Para el resto, la hidratamos y la protegemos del sol; mientras que la cabeza solo recibe atención principal la cabellera, lo cual es un tremendo error; porque en un cuero cabelludo sano está el secreto de tener un rápido crecimiento de la hebra, que nazca sana y que no se caiga antes de tiempo (promedio años).

Esta parte de la piel de sumamente delicada y el exceso de productos como tratamientos profundos, laceadores, tintes, tratamientos sin enjuagar y cuántas cosas aparezcan comienzan a convivir diariamente con la grasa natural que se desprende. Como resultado provoca que los poros se tapen y las desafortunadas consecuencias no hacen esperar: Hebras más finas, crecimiento lento y caída extrema.

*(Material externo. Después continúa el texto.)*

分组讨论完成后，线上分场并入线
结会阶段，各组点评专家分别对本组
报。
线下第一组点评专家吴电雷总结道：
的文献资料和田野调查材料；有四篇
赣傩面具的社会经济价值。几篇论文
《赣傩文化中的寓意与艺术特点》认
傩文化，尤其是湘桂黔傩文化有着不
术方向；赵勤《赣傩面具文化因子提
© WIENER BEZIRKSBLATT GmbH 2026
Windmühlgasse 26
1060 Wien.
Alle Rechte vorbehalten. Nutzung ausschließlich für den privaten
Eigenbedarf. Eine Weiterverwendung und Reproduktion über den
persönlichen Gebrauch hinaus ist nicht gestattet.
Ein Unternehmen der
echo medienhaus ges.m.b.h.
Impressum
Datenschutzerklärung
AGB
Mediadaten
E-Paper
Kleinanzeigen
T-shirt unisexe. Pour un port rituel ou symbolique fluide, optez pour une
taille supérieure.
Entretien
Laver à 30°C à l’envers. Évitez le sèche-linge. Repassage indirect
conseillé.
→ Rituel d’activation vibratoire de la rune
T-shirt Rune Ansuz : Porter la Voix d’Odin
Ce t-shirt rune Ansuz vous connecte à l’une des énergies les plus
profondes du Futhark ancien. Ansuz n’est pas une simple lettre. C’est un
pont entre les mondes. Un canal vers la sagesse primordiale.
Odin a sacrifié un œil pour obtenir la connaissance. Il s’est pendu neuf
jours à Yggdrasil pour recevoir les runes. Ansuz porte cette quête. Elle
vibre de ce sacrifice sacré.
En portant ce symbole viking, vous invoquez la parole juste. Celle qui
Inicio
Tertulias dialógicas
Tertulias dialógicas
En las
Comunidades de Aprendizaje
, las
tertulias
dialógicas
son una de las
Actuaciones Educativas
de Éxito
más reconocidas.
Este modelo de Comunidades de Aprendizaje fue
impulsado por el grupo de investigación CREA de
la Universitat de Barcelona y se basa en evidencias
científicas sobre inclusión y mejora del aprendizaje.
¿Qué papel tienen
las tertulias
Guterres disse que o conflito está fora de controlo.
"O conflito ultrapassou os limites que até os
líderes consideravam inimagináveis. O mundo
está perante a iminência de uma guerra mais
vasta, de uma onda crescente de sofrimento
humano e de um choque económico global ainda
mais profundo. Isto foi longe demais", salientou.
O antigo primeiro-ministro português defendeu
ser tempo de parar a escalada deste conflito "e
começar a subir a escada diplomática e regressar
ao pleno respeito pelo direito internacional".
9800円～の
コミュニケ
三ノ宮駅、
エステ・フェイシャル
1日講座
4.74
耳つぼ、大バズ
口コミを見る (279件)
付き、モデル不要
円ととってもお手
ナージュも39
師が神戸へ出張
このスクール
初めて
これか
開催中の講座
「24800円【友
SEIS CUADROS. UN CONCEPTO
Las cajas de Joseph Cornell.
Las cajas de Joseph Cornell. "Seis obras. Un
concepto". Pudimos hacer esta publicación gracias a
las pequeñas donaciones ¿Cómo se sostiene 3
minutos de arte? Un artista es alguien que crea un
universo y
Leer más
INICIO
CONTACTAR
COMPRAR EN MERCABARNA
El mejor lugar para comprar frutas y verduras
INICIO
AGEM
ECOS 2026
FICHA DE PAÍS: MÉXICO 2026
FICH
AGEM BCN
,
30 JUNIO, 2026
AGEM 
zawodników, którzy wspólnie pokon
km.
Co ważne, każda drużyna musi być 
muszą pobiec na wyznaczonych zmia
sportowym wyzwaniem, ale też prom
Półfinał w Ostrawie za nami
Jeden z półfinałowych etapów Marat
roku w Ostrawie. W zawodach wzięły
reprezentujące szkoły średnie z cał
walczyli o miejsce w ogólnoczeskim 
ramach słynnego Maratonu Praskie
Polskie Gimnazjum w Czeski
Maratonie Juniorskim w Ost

Agredirlo raspándolo con un peine y hasta con las uñas, solo lo empeora más. La solución es que al menos una vez al mes le permitas respirar a través de una correcta higiene que garantice que las células muertas del área sean eliminadas.

La exfoliación también permitirá que el exceso de productos y agentes del medio ambiente sean removidos. No es una tarea maratónica sino que te acuerdes de pedirle a tu peluquera que lo haga o tu misma en la casa cuando te vayas a lavar la cabeza.

A pesar de que existen productos en el mercado muy buenos de los que puedes echar mano, también los hay naturales como el aloe vera con azúcar; borra de café con champú o con aceite de coco.

Para hacerla trazas líneas y en ellas aplicas el producto; para luego con la ayuda de las yemas de los dedos frotar con movimientos circulares que, mientras remueven las impurezas, activará la circulación de la sangre; que es ideal para el crecimiento del cabello.

Haz esto durante 10 o 15 minutos; lava como de costumbre y acondiciona.